Slashdot Mirror


The Army Is 3D Printing Warheads

Jason Koebler writes: In its latest bid to kill more people, more efficiently, and at less cost, the army is planning to print warhead components, according to the latest issue of Army Technology (PDF). "3D printing of warheads will allow us to have better design control and utilize geometries and patterns that previously could not be produced or manufactured," James Zunino, a researcher at the Armament Research, Engineering and Design Center said. "Warheads could be designed to meet specific mission requirements whether it is to improve safety to meet an Insensitive Munitions requirement, or it could have tailorable effects, better control, and be scalable to achieve desired lethality."

4 of 140 comments (clear)

  1. Re:GPLv4 - the good public license? by jklovanc · · Score: 4, Insightful

    This comes from someone who just does not understand that without weapons manufacture most of the world would be speaking German or Russian by now.

  2. Re:GPLv4 - the good public license? by jklovanc · · Score: 4, Insightful

    I just don't want to have helped them!

    But you have no problem basking in the freedom provided by those who use them.

  3. Re:I agree by GarethIwanFairclough · · Score: 5, Interesting

    How about ones that don't explode?

    Oddly enough, training shells were used by desperate gunners during the battle of Jutland. The normal shells weren't penetrating the armour of the German ships, but the concrete filled training shells were punching right through, dealing surprisingly heavy damage.

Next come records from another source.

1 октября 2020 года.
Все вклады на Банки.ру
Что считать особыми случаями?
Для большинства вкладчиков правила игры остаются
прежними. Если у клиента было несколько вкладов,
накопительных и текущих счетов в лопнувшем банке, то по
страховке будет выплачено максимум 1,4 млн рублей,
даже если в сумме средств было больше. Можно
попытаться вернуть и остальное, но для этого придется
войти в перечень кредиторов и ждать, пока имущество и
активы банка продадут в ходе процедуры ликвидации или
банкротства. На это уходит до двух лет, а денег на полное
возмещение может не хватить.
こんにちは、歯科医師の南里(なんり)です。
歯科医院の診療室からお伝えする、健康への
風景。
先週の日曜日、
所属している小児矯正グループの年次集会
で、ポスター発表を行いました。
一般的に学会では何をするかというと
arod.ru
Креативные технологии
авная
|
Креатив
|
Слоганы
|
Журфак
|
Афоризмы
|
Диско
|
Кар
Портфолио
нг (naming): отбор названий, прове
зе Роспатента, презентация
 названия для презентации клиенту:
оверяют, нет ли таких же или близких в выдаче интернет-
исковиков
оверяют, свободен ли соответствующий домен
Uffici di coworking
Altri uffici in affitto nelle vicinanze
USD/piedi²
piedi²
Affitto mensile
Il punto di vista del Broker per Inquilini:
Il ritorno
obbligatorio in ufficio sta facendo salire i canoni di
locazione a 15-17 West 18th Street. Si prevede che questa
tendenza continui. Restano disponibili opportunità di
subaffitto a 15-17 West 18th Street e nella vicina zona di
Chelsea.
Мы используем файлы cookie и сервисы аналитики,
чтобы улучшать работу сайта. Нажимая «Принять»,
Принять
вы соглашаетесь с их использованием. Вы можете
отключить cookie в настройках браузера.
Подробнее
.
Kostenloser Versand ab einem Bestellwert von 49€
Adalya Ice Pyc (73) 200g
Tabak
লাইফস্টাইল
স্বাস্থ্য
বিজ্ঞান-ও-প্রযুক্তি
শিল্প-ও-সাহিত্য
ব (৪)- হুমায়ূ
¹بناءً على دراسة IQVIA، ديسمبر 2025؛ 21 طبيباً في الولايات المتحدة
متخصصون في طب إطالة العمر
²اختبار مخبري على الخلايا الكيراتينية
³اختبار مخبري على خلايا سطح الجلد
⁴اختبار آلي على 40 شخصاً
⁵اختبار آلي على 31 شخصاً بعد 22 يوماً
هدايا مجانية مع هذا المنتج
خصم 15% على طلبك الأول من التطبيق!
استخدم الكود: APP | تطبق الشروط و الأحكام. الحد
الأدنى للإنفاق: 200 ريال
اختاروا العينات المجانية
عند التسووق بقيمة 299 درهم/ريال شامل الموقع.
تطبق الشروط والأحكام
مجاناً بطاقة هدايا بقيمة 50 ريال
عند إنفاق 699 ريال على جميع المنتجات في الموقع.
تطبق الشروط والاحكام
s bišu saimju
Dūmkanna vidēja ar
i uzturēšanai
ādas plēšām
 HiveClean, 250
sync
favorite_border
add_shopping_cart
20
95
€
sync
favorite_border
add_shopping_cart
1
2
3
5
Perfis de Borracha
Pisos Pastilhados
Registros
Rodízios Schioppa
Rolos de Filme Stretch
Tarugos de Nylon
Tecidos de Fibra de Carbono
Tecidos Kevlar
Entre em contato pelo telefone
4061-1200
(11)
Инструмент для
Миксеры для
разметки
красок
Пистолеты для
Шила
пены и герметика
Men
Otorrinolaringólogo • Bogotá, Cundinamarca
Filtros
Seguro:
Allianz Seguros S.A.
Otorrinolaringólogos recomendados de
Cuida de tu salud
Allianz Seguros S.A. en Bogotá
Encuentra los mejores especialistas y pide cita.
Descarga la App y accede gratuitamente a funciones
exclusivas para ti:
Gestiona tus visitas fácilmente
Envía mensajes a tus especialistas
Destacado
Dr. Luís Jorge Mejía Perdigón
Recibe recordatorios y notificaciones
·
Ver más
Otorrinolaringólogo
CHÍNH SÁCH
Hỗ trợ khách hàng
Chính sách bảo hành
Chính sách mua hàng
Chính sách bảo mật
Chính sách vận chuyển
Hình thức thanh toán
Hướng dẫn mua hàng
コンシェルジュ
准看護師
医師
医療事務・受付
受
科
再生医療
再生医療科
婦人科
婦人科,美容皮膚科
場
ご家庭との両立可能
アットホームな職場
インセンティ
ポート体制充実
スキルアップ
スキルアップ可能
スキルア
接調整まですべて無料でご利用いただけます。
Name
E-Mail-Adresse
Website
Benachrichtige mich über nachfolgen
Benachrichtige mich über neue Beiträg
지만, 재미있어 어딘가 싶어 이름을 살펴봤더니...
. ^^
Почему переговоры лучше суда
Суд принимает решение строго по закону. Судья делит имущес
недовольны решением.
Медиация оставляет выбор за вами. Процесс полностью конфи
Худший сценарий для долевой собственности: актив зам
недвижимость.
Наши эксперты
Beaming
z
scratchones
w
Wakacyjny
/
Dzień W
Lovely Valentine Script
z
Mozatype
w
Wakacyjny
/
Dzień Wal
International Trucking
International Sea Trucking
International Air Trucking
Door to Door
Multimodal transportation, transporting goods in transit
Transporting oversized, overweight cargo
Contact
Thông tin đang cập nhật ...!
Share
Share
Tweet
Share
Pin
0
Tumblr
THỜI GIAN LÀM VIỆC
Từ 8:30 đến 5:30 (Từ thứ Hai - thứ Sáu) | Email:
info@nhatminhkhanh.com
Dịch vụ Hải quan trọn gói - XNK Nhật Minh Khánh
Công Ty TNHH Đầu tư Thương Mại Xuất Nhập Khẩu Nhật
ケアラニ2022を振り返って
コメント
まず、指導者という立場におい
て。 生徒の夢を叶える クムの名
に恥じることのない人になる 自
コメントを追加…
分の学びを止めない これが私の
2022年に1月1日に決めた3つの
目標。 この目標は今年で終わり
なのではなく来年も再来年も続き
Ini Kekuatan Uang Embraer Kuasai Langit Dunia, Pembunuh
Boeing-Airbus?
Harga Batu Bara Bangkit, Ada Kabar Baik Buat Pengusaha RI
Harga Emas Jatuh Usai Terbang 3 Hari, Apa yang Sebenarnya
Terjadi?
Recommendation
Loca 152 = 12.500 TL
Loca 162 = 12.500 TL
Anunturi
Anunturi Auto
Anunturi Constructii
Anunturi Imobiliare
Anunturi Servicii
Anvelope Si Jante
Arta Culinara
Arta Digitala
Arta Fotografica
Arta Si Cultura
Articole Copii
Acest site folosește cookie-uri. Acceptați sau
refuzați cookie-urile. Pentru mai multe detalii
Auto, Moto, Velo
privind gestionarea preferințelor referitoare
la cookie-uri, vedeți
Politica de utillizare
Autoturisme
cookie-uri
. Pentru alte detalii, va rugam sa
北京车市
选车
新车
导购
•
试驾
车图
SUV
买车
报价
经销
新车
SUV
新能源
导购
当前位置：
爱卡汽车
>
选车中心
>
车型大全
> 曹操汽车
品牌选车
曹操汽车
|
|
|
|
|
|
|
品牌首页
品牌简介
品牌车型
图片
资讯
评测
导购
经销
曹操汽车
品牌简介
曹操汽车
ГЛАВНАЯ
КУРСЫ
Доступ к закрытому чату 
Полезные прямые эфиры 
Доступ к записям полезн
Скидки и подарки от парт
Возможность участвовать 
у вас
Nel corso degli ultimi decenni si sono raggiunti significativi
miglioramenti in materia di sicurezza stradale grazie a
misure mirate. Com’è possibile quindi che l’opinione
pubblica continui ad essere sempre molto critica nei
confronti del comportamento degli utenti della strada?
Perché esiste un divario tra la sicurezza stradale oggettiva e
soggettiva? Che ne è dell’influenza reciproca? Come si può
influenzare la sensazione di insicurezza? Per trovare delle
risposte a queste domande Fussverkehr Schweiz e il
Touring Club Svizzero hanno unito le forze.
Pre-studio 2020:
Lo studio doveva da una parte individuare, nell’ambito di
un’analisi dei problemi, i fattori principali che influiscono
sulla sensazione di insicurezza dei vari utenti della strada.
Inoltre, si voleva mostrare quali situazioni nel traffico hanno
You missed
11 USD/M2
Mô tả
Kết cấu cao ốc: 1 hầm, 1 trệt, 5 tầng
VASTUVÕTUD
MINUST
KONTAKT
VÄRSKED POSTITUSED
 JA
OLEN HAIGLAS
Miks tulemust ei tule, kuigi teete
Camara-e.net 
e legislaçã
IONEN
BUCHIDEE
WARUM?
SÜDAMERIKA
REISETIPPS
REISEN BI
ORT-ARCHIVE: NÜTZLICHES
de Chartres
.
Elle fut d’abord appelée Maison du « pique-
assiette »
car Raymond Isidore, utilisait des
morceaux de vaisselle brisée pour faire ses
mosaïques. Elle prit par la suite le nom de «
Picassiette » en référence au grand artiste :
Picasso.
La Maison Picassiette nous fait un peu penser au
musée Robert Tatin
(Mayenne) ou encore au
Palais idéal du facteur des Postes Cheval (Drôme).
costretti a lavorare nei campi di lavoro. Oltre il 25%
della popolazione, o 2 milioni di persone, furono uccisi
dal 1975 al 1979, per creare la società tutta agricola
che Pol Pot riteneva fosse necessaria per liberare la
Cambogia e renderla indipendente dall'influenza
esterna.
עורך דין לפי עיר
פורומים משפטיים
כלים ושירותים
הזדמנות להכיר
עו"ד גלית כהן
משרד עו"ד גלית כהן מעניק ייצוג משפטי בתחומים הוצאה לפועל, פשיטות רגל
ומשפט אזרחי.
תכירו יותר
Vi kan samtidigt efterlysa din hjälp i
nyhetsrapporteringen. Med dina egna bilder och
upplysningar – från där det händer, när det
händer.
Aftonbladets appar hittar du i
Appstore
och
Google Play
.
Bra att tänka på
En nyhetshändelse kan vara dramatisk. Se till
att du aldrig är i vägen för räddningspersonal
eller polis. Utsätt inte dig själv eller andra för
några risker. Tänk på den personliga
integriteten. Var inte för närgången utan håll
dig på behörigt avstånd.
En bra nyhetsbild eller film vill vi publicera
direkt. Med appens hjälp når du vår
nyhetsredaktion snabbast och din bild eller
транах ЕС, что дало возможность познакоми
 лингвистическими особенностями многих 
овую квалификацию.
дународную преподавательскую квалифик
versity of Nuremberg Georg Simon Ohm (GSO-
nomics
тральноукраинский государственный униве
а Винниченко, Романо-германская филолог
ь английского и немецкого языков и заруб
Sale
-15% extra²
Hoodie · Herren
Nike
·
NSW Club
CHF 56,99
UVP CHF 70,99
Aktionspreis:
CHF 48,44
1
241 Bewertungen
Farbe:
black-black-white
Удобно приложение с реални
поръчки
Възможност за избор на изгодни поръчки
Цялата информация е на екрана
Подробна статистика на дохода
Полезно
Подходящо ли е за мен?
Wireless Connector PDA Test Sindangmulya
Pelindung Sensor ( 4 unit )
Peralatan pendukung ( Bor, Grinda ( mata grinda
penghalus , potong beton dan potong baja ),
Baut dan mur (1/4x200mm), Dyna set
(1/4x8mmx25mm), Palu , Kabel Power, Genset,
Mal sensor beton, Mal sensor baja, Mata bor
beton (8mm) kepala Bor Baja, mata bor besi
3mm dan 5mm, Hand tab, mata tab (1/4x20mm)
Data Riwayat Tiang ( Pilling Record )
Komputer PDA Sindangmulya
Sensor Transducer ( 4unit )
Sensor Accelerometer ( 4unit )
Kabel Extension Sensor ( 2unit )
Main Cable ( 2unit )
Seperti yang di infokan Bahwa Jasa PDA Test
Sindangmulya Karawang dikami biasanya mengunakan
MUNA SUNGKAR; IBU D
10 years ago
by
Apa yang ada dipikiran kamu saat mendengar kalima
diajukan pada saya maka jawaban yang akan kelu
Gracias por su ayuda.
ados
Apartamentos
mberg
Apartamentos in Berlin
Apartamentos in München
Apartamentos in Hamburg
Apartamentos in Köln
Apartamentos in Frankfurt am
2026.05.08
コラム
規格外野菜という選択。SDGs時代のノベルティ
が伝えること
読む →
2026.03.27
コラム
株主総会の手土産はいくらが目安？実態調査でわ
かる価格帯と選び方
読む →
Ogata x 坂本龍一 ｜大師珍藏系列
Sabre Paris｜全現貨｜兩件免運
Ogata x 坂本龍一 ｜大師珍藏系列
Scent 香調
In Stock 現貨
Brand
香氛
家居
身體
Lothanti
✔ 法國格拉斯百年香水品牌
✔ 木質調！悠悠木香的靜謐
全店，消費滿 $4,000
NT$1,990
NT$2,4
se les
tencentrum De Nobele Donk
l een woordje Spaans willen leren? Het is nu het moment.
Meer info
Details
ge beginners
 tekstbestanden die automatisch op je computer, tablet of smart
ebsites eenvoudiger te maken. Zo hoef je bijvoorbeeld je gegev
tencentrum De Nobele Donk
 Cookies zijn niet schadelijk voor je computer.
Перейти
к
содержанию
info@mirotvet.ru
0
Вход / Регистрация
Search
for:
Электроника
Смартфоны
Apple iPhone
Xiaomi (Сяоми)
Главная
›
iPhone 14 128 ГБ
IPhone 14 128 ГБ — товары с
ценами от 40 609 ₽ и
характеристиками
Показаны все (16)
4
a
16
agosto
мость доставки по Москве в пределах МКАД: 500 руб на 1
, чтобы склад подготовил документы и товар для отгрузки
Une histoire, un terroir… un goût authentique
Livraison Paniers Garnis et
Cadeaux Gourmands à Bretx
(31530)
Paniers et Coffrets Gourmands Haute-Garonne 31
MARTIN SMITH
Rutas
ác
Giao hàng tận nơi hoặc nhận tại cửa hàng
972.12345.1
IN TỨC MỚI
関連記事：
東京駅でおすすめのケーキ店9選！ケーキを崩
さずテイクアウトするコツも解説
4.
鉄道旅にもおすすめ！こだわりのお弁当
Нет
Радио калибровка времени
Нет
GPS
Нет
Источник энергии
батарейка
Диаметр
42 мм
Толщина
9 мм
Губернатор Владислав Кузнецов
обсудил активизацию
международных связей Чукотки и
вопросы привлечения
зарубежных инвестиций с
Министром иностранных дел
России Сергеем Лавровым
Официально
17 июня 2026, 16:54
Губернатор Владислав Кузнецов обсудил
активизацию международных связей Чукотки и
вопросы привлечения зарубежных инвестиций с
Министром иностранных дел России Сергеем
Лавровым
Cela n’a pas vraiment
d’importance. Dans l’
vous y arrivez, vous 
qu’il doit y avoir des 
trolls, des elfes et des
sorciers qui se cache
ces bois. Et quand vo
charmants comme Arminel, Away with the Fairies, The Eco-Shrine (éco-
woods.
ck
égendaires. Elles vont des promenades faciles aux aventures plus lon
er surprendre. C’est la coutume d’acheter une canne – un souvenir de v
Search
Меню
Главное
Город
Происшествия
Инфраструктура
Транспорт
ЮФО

  4. Re:GPLv4 - the good public license? by Dutch+Gun · · Score: 5, Insightful

    Exactly. I had to laugh when reading that article:

    But the military isn’t just interested in saving lives—more often than not, it takes them.

    Really? No shit. The military kills people?

    In its latest bid to kill more people, more efficiently, and at less cost

    Isn't this what we want all government agencies to strive for? When the military's actual job is to figure out how to kill people and destroy things with maximum effectiveness and efficiency, then we really shouldn't complain when they seem to be doing a good job of it. I'm not exactly sure what this writer thought the military's purpose is, but he seems horrified at the thought of using technology to kill people more efficiently.

    So, there we have it. While comparatively small-scale dangers like homebrew plastic guns make headlines, one of the most powerful and deadly organizations in the world is using the same technology to build better weapons of mass destruction on the cheap.

    Should the US not develop technologies like this and simply hope no one else does either? People today are so damned sure that we'll never get into another large-scale shooting war. I hope to hell we don't, but if we do, I'd like our side to have the best weapons, and all the better if they're efficient to produce. Even if, in the future, the military is scaled down to paramilitary forces level (small, lean and efficient), wouldn't it be better to outfit them inexpensively rather than spending billions on weapons production? Who the hell would advocate spending more of our budget on rockets and bombs when less expensive devices could be made much cheaper (other than weapons manufacturers, I suppose)? Wouldn't that leave more money to spend on better things?

    The author got one thing right. For all it gets wrong (and I'm sure actual military folks could provide plenty of stories), the US military arguably is the most lethal and destructive force the world has ever known. They also don't go off killing random people and blowing things up. Elected civilians are the ones who ultimately decide whether or not to pull the trigger. It's easy enough to demonize the military while conveniently forgetting that they guy you voted for is the one sending them out to kill people, but it's dishonest as hell.

    --
    Irony: Agile development has too much intertia to be abandoned now.